Tetragastris balsamifera is a tree in the balsam family from the West Indies , Cuba , Haiti , Puerto Rico, and the Dominican Republic .

description

Vegetative characteristics

Tetragastris balsamifera grows as an evergreen tree and is up to 15-25 meters high. The trunk diameter reaches about 50 centimeters. The bark is brownish-greyish and relatively smooth and easily cracked, scaly. The tree carries an aromatic resin or a balm .

The alternate, stalked and imparipinnate leaves, with 5–9 leaflets , are up to 20–40 centimeters long. The bald petiole can be up to 10-15 centimeters long. The leathery and shiny, underside lighter and bare leaves are ovate or elliptical to obovate or lanceolate to oblong and up to 18 centimeters long and up to 7 centimeters wide. They have entire margins and are rounded to acuminate, the terminal leaflet has a longer stalk, the rest only short or shorter. The nerve is pinnate, with a lighter central vein that is raised below. The leaflet stalks are often formed with brownish and thickened pulvini . Stipules are missing.

Generative characteristics

Tetragastris balsamifera is dioeciously dioecious . Pedunculated terminal and lateral, multi-flowered and up to 18 centimeters long, paniculate inflorescences are formed. The mostly (functionally) unisexual, small, slightly fragrant flowers are usually four-fold, short stalked and with a double flower envelope. Hermaphrodite flowers can also rarely occur. The greenish, bald calyx is bell-shaped with small tips. The four whitish-brownish and slightly fleshy petals, almost half fused below, are erect and hairy on the outside, with hood-shaped lobes. The male flowers have a short pestle and 8 short, free stamens with very short stamens, as well as a lobed disc . The female flowers are usually vierkammerigen, Upper permanent ovary which lies in a lobed discus. The stylus is short, with a capitate and usually four-part scar and there are staminodes present.
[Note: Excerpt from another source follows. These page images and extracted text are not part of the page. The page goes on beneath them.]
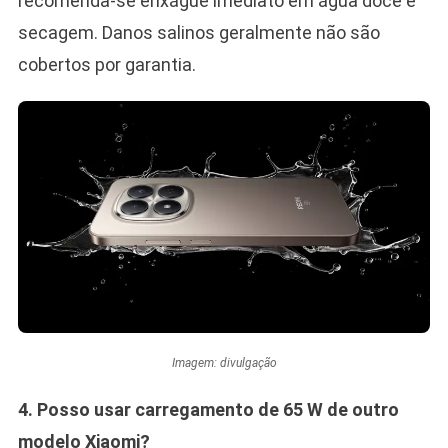
recomenda-se enxágue imediato em água doce e
secagem. Danos salinos geralmente não são
cobertos por garantia.
Imagem: divulgação
4. Posso usar carregamento de 65 W de outro
modelo Xiaomi?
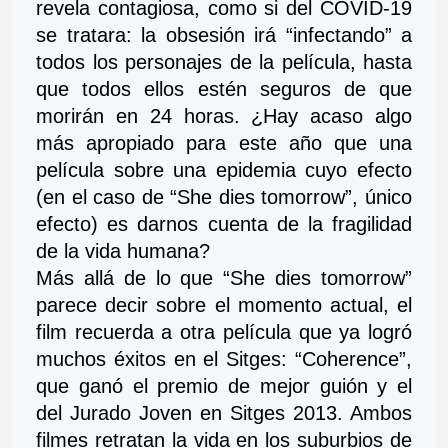
revela contagiosa, como si del COVID-19 
se tratara: la obsesión irá “infectando” a 
todos los personajes de la película, hasta 
que todos ellos estén seguros de que 
morirán en 24 horas. ¿Hay acaso algo 
más apropiado para este año que una 
película sobre una epidemia cuyo efecto 
(en el caso de “She dies tomorrow”, único 
efecto) es darnos cuenta de la fragilidad 
de la vida humana?
Más allá de lo que “She dies tomorrow” 
parece decir sobre el momento actual, el 
film recuerda a otra película que ya logró 
muchos éxitos en el Sitges: “Coherence”, 
que ganó el premio de mejor guión y el 
del Jurado Joven en Sitges 2013. Ambos 
filmes retratan la vida en los suburbios de 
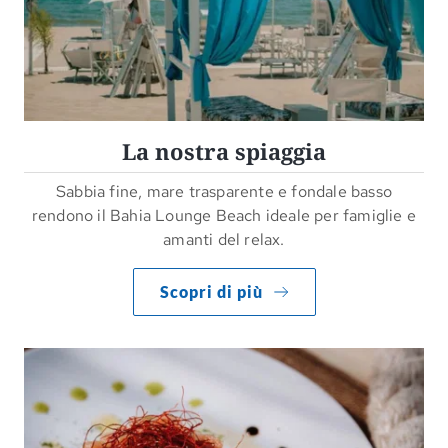
La nostra spiaggia
Sabbia fine, mare trasparente e fondale basso
rendono il Bahia Lounge Beach ideale per famiglie e
amanti del relax.
Scopri di più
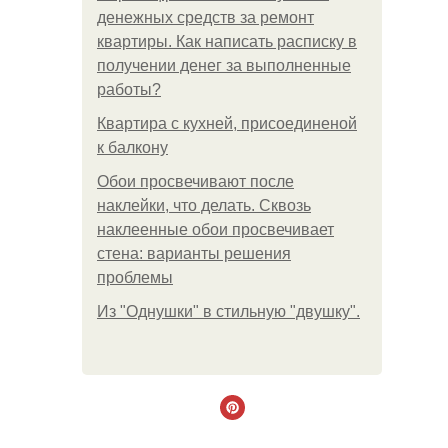
денежных средств за ремонт
квартиры. Как написать расписку в
получении денег за выполненные
работы?
Квартира с кухней, присоединеной
к балкону
Обои просвечивают после
наклейки, что делать. Сквозь
наклеенные обои просвечивает
стена: варианты решения
проблемы
Из "Однушки" в стильную "двушку".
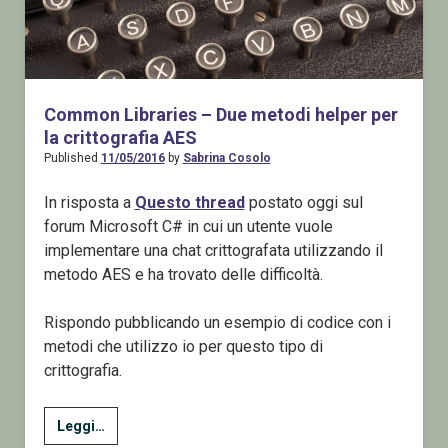
Common Libraries – Due metodi helper per
la crittografia AES
Published
11/05/2016
by
Sabrina Cosolo
In risposta a
Questo thread
postato oggi sul
forum Microsoft C# in cui un utente vuole
implementare una chat crittografata utilizzando il
metodo AES e ha trovato delle difficoltà.
Rispondo pubblicando un esempio di codice con i
metodi che utilizzo io per questo tipo di
crittografia.
Common
Leggi…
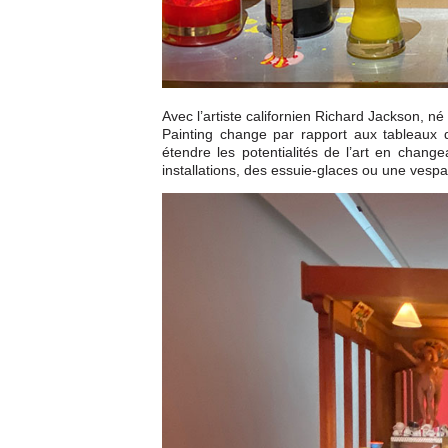
Avec l’artiste californien Richard Jackson, né
Painting change par rapport aux tableaux 
étendre les potentialités de l’art en change
installations, des essuie-glaces ou une vespa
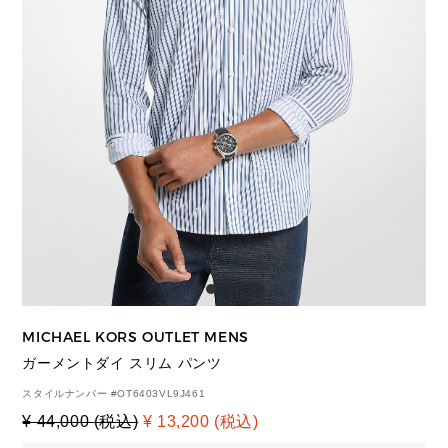
MICHAEL KORS OUTLET MENS
ガーメントダイ スリム パンツ
スタイルナンバー #
OT6403VL9J461
¥ 44,000 (税込)
¥ 13,200 (税込)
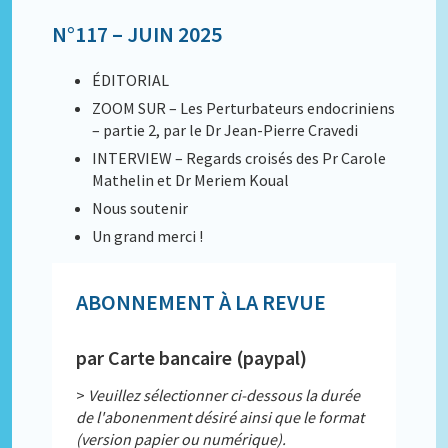
N°117 – JUIN 2025
ÉDITORIAL
ZOOM SUR – Les Perturbateurs endocriniens
– partie 2, par le Dr Jean-Pierre Cravedi
INTERVIEW – Regards croisés des Pr Carole
Mathelin et Dr Meriem Koual
Nous soutenir
Un grand merci !
ABONNEMENT À LA REVUE
par Carte bancaire (paypal)
>
Veuillez sélectionner ci-dessous la durée
de l'abonenment désiré ainsi que le format
(version papier ou numérique).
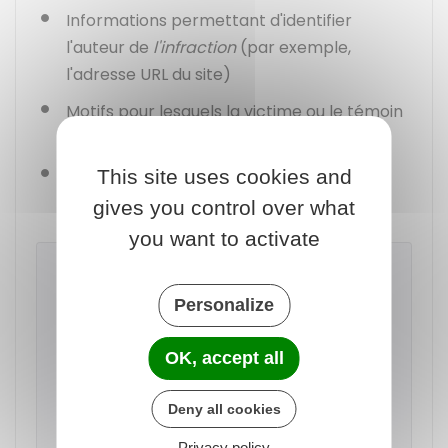
Informations permettant d'identifier
l'auteur de
l'infraction
(par exemple,
l'adresse URL du site)
Motifs pour lesquels la victime ou le témoin
souhaite le retrait
Éventuelles démarches effectuées pour
This site uses cookies and
contacter l'auteur des faits.
gives you control over what
you want to activate
À savoir
Il n'est pas obligatoire d'avoir tenté de
Personalize
contacter l'auteur de l'infraction pour
signaler un contenu illicite à l'hébergeur
OK, accept all
internet. La victime ou le témoin peut
directement
signaler les faits à
Deny all cookies
l'hébergeur.
Privacy policy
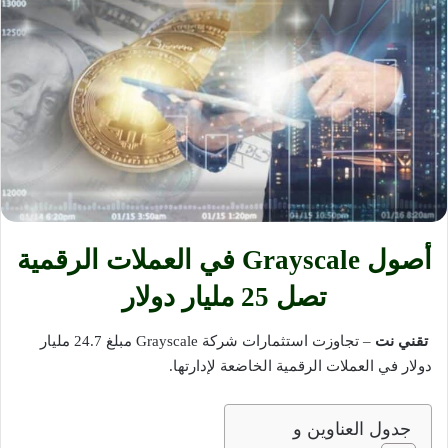
أصول Grayscale في العملات الرقمية
تصل 25 مليار دولار
تقني نت
– تجاوزت استثمارات شركة Grayscale مبلغ 24.7 مليار
دولار في العملات الرقمية الخاضعة لإدارتها.
جدول العناوين و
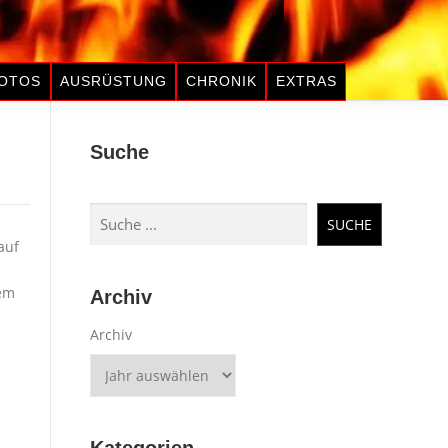
OTOS
AUSRÜSTUNG
CHRONIK
EXTRAS
Suche
Suchen
SUCHE
auf
dem
Archiv
Archiv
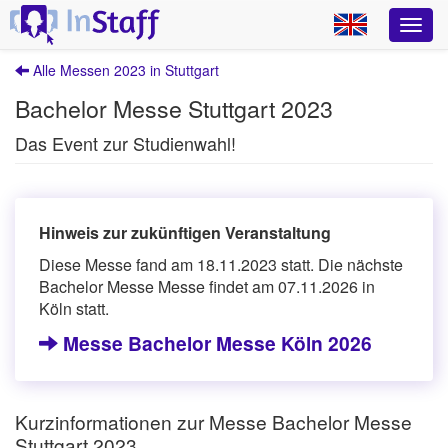
Alle Messen 2023 in Stuttgart
Bachelor Messe Stuttgart 2023
Das Event zur Studienwahl!
Hinweis zur zukünftigen Veranstaltung
Diese Messe fand am 18.11.2023 statt. Die nächste
Bachelor Messe Messe findet am 07.11.2026 in
Köln statt.
Messe Bachelor Messe Köln 2026
Kurzinformationen zur Messe Bachelor Messe
Stuttgart 2023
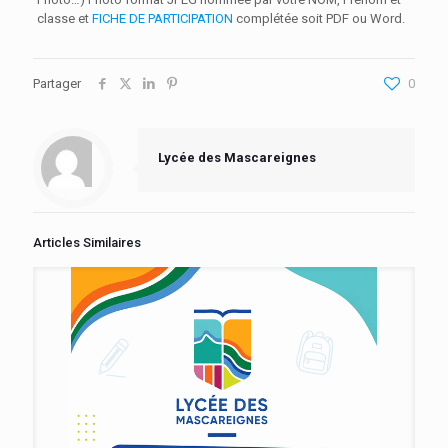
classe et
FICHE DE PARTICIPATION
complétée soit PDF ou Word.
Partager
0
Lycée des Mascareignes
Articles Similaires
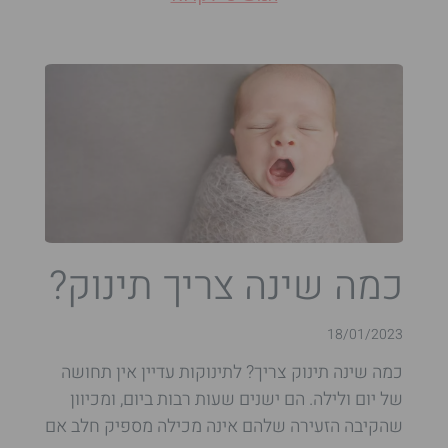
כמה שינה צריך תינוק?
18/01/2023
כמה שינה תינוק צריך? לתינוקות עדיין אין תחושה
של יום ולילה. הם ישנים שעות רבות ביום, ומכיוון
שהקיבה הזעירה שלהם אינה מכילה מספיק חלב אם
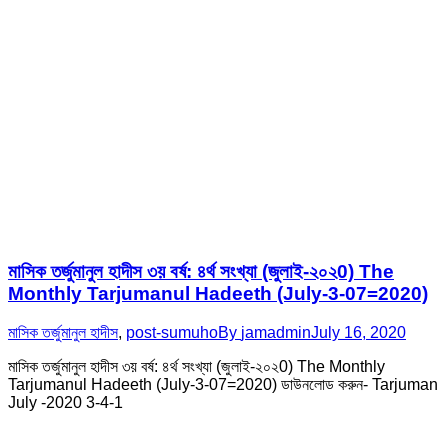
মাসিক তর্জুমানুল হাদীস ৩য় বর্ষ: ৪র্থ সংখ্যা (জুলাই-২০২0) The
Monthly Tarjumanul Hadeeth (July-3-07=2020)
মাসিক তর্জুমানুল হাদীস
,
post-sumuho
By
jamadmin
July 16, 2020
মাসিক তর্জুমানুল হাদীস ৩য় বর্ষ: ৪র্থ সংখ্যা (জুলাই-২০২0) The Monthly
Tarjumanul Hadeeth (July-3-07=2020) ডাউনলোড করুন- Tarjuman
July -2020 3-4-1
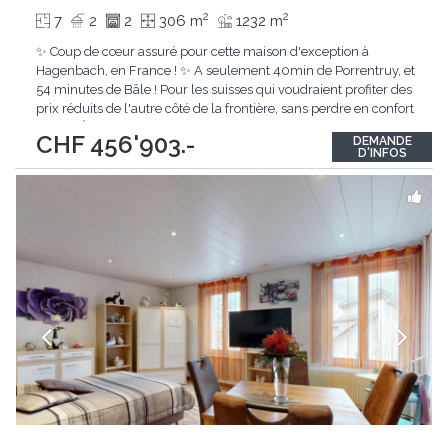
2
2
7
2
2
306 m
1232 m
✨ Coup de cœur assuré pour cette maison d'exception à
Hagenbach, en France ! ✨ A seulement 40min de Porrentruy, et
54 minutes de Bâle ! Pour les suisses qui voudraient profiter des
prix réduits de l'autre côté de la frontière, sans perdre en confort
de vie ! À la recherche d'un bien rare aux prestations haut de
CHF 456'903.-
DEMANDE
gamme ? Je vous présente cette magnifique propriété atypique
D'INFOS
d'environ
...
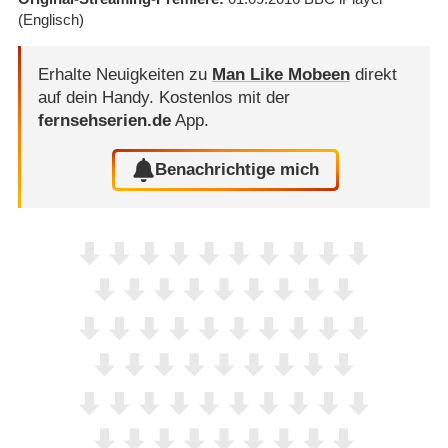
(Englisch)
Erhalte Neuigkeiten zu
Man Like Mobeen
direkt
auf dein Handy.
Kostenlos mit der
fernsehserien.de
App.
Benachrichtige mich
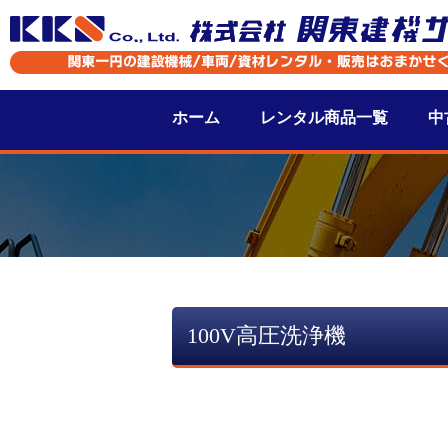
ホーム
レンタル商品一覧
中
100V高圧洗浄機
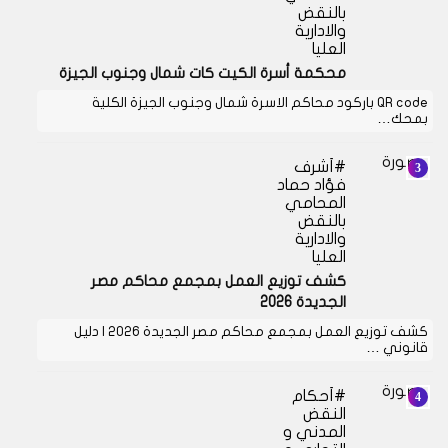
بالنقض
والادارية
العليا
محكمة أسرة الكيت كات شمال وجنوب الجيزة
QR code باركود محاكم الاسرة شمال وجنوب الجيزة الكلية
بمحك…
أشرف
فؤاد حماد
المحامي
بالنقض
والادارية
العليا
كشف توزيع العمل بمجمع محاكم مصر
الجديدة 2026
كشف توزيع العمل بمجمع محاكم مصر الجديدة 2026 | دليل
قانوني …
أحكام
النقض
المدني و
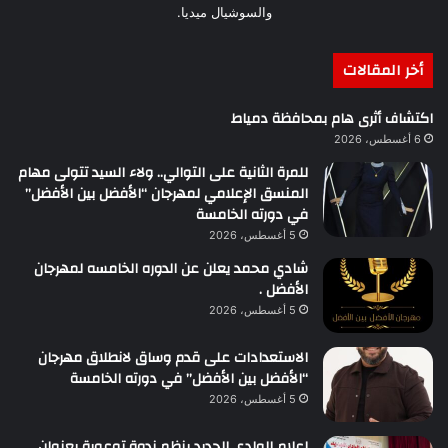
والسوشيال ميديا.
أخر المقالات
اكتشاف أثرى هام بمحافظة دمياط
6 أغسطس، 2026
للمرة الثانية على التوالي.. ولاء السيد تتولى مهام
المنسق الإعلامي لمهرجان “الأفضل بين الأفضل”
في دورته الخامسة
5 أغسطس، 2026
شادي محمد يعلن عن الدوره الخامسه لمهرجان
الأفضل .
5 أغسطس، 2026
الاستعدادات على قدم وساق لانطلاق مهرجان
“الأفضل بين الأفضل” في دورته الخامسة
5 أغسطس، 2026
إعلام الوادي الجديد ينظم ندوة توعوية بعنوان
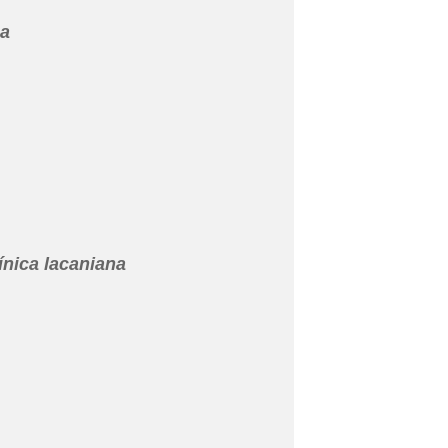
ca
ínica lacaniana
Two- to four-part, -cellular, round, green-brownish to yellowish, opening and leathery stone fruits are formed. Are up to 2.5–3 inches tall and bald. Each cell, separated by the mesocarp , contains light brown, bony and solitary stone cores (pyrene) about 1.5 centimeters long. The fleshy mesocarp contains balsam.

Systematics

The first description of the Basionyms Hedwigia balsamifera was 1788 Olof Swartz in Nova Genera et Species Plantarum seu prodromus 62. The re-allocation to the genus Tetragastris and a more detailed description of the nature Tetragastris balsamifera was carried out in 1841 by Lorenz Oken in General Natural History 3 (3): 1764 -1765. Various synonyms are known.

literature

  • EL Little Jr., FH Wadsworth: Common Trees of Puerto Rico and the Virgin Islands. Agric. Handb. 240, USDA Forest Service, 1964, p. 240 f, online (PDF; 38.5 MB), from Trees of Puerto Rico - Yola, accessed on April 26, 2019.
  • H. Baillon : Histoire des plantes. Vol. 5, 1874, pp. 265 f, online at biodiversitylibrary.org.
  • ALP de Candole , ACP de Candolle, Engler : Monographiæ phanerogamarum. Vol. 4, 1883, pp. 95 f, t. 2, online at biodiversitylibrary.org.

Web links

Individual evidence

  1. James W. Byng: The Flowering Plants Handbook. Plant Gateway, 2014, ISBN 978-0-9929993-0-8 , pp. 272 ​​f.
  2. online at biodiversitylibrary.org.
  3. online at biodiversitylibrary.org.
  4. Tetragastris balsamifera at KEW Science.